Revel in the obscurity: Details of posters advertising a regional brand of candy that hasn’t been made in years, created by a commercial artist no one has ever heard of, on display in a large town few people visit.
Bloomington-based Beich Candy Co. was the candy maker, and the posters advertise its Whiz Bar, whose slogan – until inflation made it obsolete – was “Whiz, best nickel candy there iz-z.”
The posters are behind glass at the McLean County Museum of History, and thus hard to photography in total without glare. But details work out nicely.
We visited the museum on Saturday morning.
“These posters were created by Don Shirley (1913-2001) for States Display, a local commercial art business,” notes the museum. “He was an artist and illustrator.”
A Prussian immigrant by the name of Paul F. Beich founded the candy company that carried his name. Beich Candy Co. lives on as a unit of Ferrero, with a candy factory in Bloomington (recently expanded), but Whiz seems to be no more. A chocolate-marshmallow-peanut confection, it sounds something like a Goo-Goo Cluster.
An even deeper dive into Beich Co. is at an Illinois Wesleyan University website. It’s the story of a food technologist who worked for the company, one Justin J. Alikonis.

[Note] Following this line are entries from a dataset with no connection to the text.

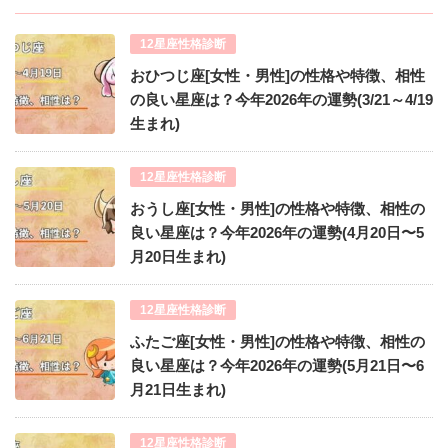
12星座性格診断
おひつじ座[女性・男性]の性格や特徴、相性
の良い星座は？今年2026年の運勢(3/21～4/19
生まれ)
12星座性格診断
おうし座[女性・男性]の性格や特徴、相性の
良い星座は？今年2026年の運勢(4月20日〜5
月20日生まれ)
12星座性格診断
ふたご座[女性・男性]の性格や特徴、相性の
良い星座は？今年2026年の運勢(5月21日〜6
月21日生まれ)
12星座性格診断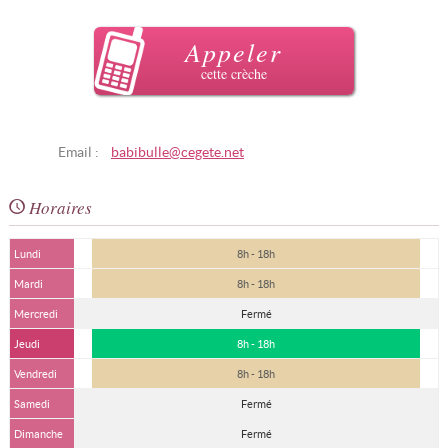
Appeler
cette crèche
Email :
babibulle@cegete.net
Horaires
Lundi
8h - 18h
Mardi
8h - 18h
Mercredi
Fermé
Jeudi
8h - 18h
Vendredi
8h - 18h
Samedi
Fermé
Dimanche
Fermé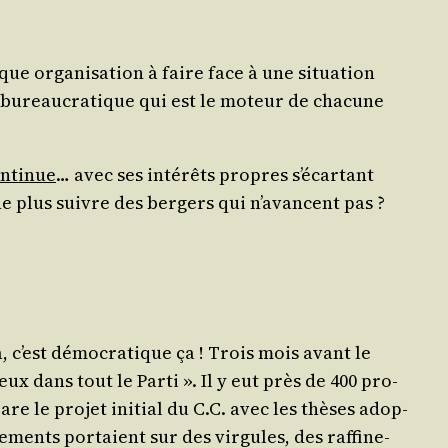
que orga­ni­sa­tion à faire face à une situa­tion
e bureau­cra­tique qui est le moteur de cha­cune
nti­nue
… avec ses inté­rêts propres s’é­car­tant
ne plus suivre des ber­gers qui n’a­vancent pas ?
, c’est démo­cra­tique ça ! Trois mois avant le
x dans tout le Par­ti ». Il y eut près de 400 pro­
pare le pro­jet ini­tial du C.C. avec les thèses adop­
­ments por­taient sur des vir­gules, des raf­fi­ne­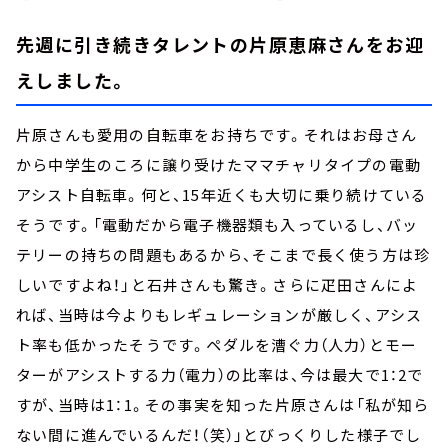
先週に引き続きタレントの片原恵麻さんをお迎
えしました。
片原さんも愛用の自転車をお持ちです。それはお母さん
から中学生のころに譲り受けたママチャリタイプの電動
アシスト自転車。何と、15年近くも大切に乗り続けている
そうです。「電動だから電子機器類も入っているし、バッ
テリーの持ちの問題もあるから、そこまで長く使う方は珍
しいですよね！」と石井さんも驚き。さらに疋田さんによ
れば、当時は今よりもレギュレーションが厳しく、アシス
ト率も低かったそうです。ペダルを漕ぐ力（人力）とモー
ターがアシストする力（電力）の比率は、今は最大で1：2で
すが、当時は1：1。その事実を知った片原さんは「私が知ら
ない間に進んでいるんだ！（笑）」とびっくりした様子でし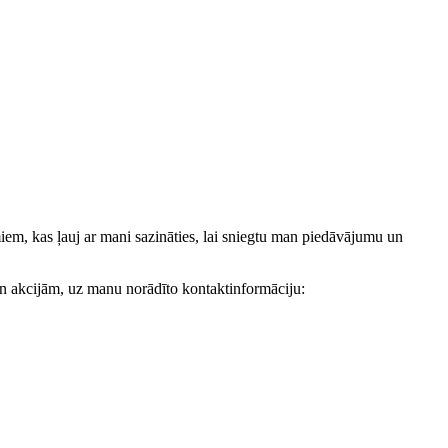
, kas ļauj ar mani sazināties, lai sniegtu man piedāvājumu un
akcijām, uz manu norādīto kontaktinformāciju: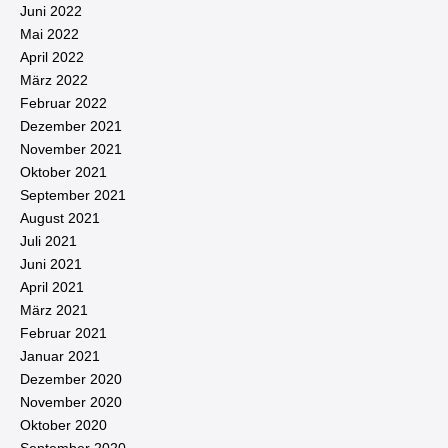
Juni 2022
Mai 2022
April 2022
März 2022
Februar 2022
Dezember 2021
November 2021
Oktober 2021
September 2021
August 2021
Juli 2021
Juni 2021
April 2021
März 2021
Februar 2021
Januar 2021
Dezember 2020
November 2020
Oktober 2020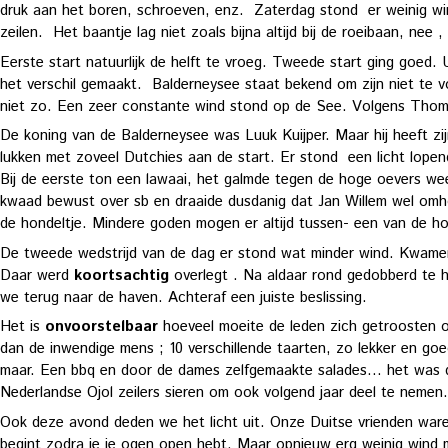
druk aan het boren, schroeven, enz. Zaterdag stond er weinig w
zeilen. Het baantje lag niet zoals bijna altijd bij de roeibaan, nee
Eerste start natuurlijk de helft te vroeg. Tweede start ging goed. U
het verschil gemaakt. Balderneysee staat bekend om zijn niet te vo
niet zo. Een zeer constante wind stond op de See. Volgens Thoma
De koning van de Balderneysee was Luuk Kuijper. Maar hij heeft 
lukken met zoveel Dutchies aan de start. Er stond een licht lope
Bij de eerste ton een lawaai, het galmde tegen de hoge oevers we
kwaad bewust over sb en draaide dusdanig dat Jan Willem wel omho
de hondeltje. Mindere goden mogen er altijd tussen- een van de ho
De tweede wedstrijd van de dag er stond wat minder wind. Kwamen 
Daar werd
koortsachtig
overlegt . Na aldaar rond gedobberd te h
we terug naar de haven. Achteraf een juiste beslissing.
Het is
onvoorstelbaar
hoeveel moeite de leden zich getroosten o
dan de inwendige mens ; 10 verschillende taarten, zo lekker en goe
maar. Een bbq en door de dames zelfgemaakte salades… het was di
Nederlandse Ojol zeilers sieren om ook volgend jaar deel te nem
Ook deze avond deden we het licht uit. Onze Duitse vrienden ware
begint zodra je je ogen open hebt. Maar opnieuw erg weinig wind me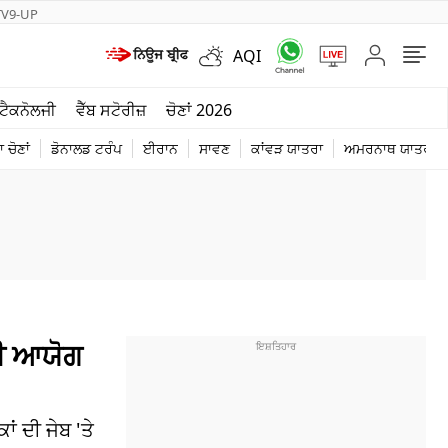
TV9-UP
AQI
ਮੌਸਮ
ਟੈਕਨੋਲਜੀ
ਵੈੱਬ ਸਟੋਰੀਜ਼
ਚੋਣਾਂ 2026
ਦੁਨੀਆ
 ਚੋਣਾਂ
ਡੋਨਾਲਡ ਟਰੰਪ
ਈਰਾਨ
ਸਾਵਣ
ਕਾਂਵੜ ਯਾਤਰਾ
ਅਮਰਨਾਥ ਯਾਤਰਾ
ਚੋਣਾਂ 2026
ੀਤੀ ਆਯੋਗ
ਂ ਦੀ ਜੇਬ 'ਤੇ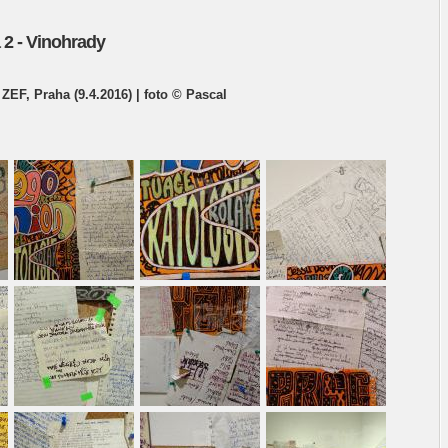
 2 - Vinohrady
 ZEF, Praha (9.4.2016) | foto © Pascal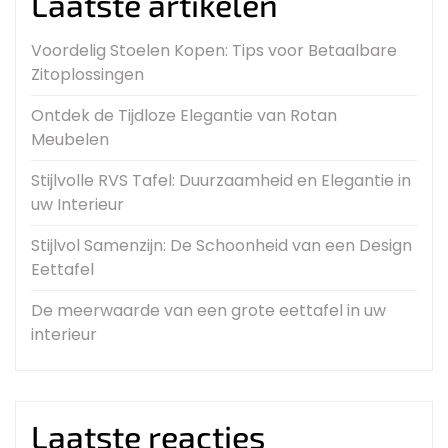
Laatste artikelen
Voordelig Stoelen Kopen: Tips voor Betaalbare
Zitoplossingen
Ontdek de Tijdloze Elegantie van Rotan
Meubelen
Stijlvolle RVS Tafel: Duurzaamheid en Elegantie in
uw Interieur
Stijlvol Samenzijn: De Schoonheid van een Design
Eettafel
De meerwaarde van een grote eettafel in uw
interieur
Laatste reacties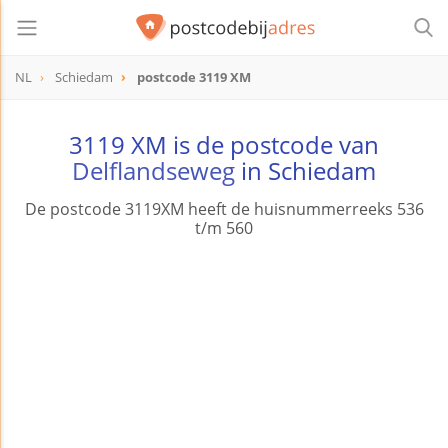
NL
Schiedam
postcode 3119 XM
postcode
3119 XM
3119 XM is de postcode van
Delflandseweg
in Schiedam
De postcode 3119XM heeft de huisnummerreeks 536
t/m 560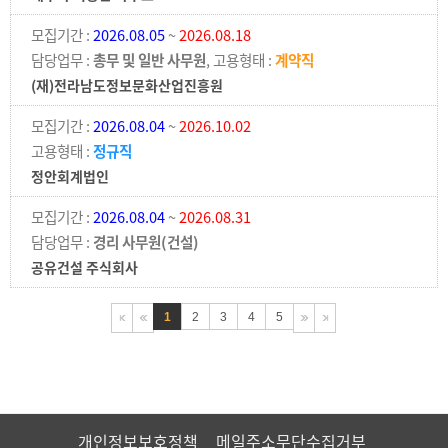
모집기간 :
2026.08.05
~
2026.08.18
담당업무 :
총무 및 일반 사무원
, 고용형태 :
계약직
(재)전라남도정보문화산업진흥원
모집기간 :
2026.08.04
~
2026.10.02
고용형태 :
정규직
정안회계법인
모집기간 :
2026.08.04
~
2026.08.31
담당업무 :
경리 사무원(건설)
공유건설 주식회사
1
2
3
4
5
개인정보보호정책
메일주소무단수집거부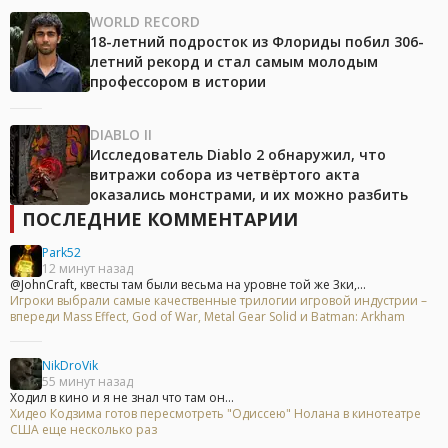
WORLD RECORD
18-летний подросток из Флориды побил 306-
летний рекорд и стал самым молодым
профессором в истории
DIABLO II
Исследователь Diablo 2 обнаружил, что
витражи собора из четвёртого акта
оказались монстрами, и их можно разбить
ПОСЛЕДНИЕ КОММЕНТАРИИ
Park52
12 минут назад
@JohnCraft, квесты там были весьма на уровне той же 3ки,...
Игроки выбрали самые качественные трилогии игровой индустрии –
впереди Mass Effect, God of War, Metal Gear Solid и Batman: Arkham
NikDroVik
55 минут назад
Ходил в кино и я не знал что там он...
Хидео Кодзима готов пересмотреть "Одиссею" Нолана в кинотеатре
США еще несколько раз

“He designed and patented, among other things, a marshmallow-making machine, the ‘Whizolater,’ named after the Beich flagship candy bar, the Whiz,” the site says. “With no moving parts and operating solely on pressurized air, the Whizolater could make 1,400 gallons of marshmallow or nougat per hour.”
As local history museums go, McLean County is top drawer, with enough displays and artifacts to inspire all sorts of rabbit-hole expeditions, besides 20th-century candy making in central Illinois. Such as friends of Lincoln who otherwise would be lost to history.
He even looks a little like Lincoln, but maybe that’s just 19th-century styling.
Otherwise obscure incidents in McLean County history make their appearance as well, such as one in 1854, when a mob of Know-Nothings smashed 50 barrels each of brandy and cherry bounce, and 50 casks each of “high wine,” gin and whiskey taken from groggeries in Bloomington, according to the museum.
I had to look up cherry bounce. For those who like their neurotoxins sweet, I guess. The Know-Nothings were destroying the alcohol – “washed the prairie” with it, said a contemporary account, though perhaps some of it was squirreled away by thirsty Know-Nothings – presumably because it was associated with immigrant saloons.
A flag. For union and liberty.
A replica of the one carried by the 33rd Illinois Infantry Regiment, which has its start comprised of teachers and students and former students at Normal University (later ISU), with university president Charles E. Hovey as its colonel.
Most local history museums have oddities, and so does McLean County.
It’s a little hard to tell, but that’s a large chair. Though I’m six feet tall, my feet barely touched the ground. “Yes, please sit here!” its sign said. “The owners of Howard & Kirkpatrick’s Home Furnishings places this oversized chair outside their store to draw customers inside.”
The displays and artifacts are one thing, but what really makes the museum sing is its digs in the former courthouse.
Especially the former courtroom.
In which hangs a portrait of Vice President Adlai Stevenson.
The courthouse dates from the early 1900s, a time when officialdom at least believed that the physical structures of republican government ought to have a touch of grandeur.